● **Task details**:
Repeat every record below exactly, leaving out the pictures.

[Extracted page text data]
════════════════
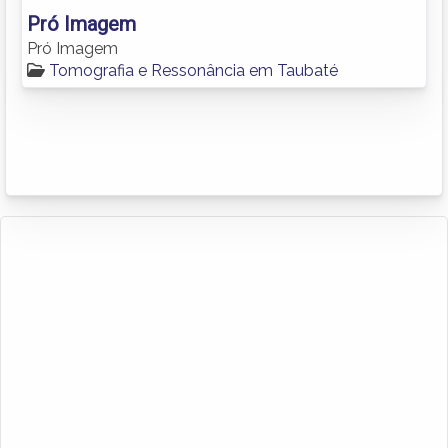
Pró Imagem
Pró Imagem
Tomografia e Ressonância em Taubaté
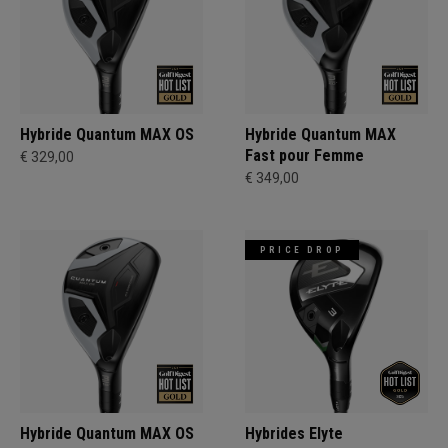
Hybride Quantum MAX OS
Hybride Quantum MAX
Fast pour Femme
€ 329,00
€ 349,00
PRICE DROP
Hybride Quantum MAX OS
Hybrides Elyte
════════════════
● **Response to this task**:
Pró Imagem
Pró Imagem
Tomografia e Ressonância em Taubaté
Hybride Quantum MAX OS
Hybride Quantum MAX
Fast pour Femme
€ 329,00
€ 349,00
PRICE DROP
Hybride Quantum MAX OS
Hybrides Elyte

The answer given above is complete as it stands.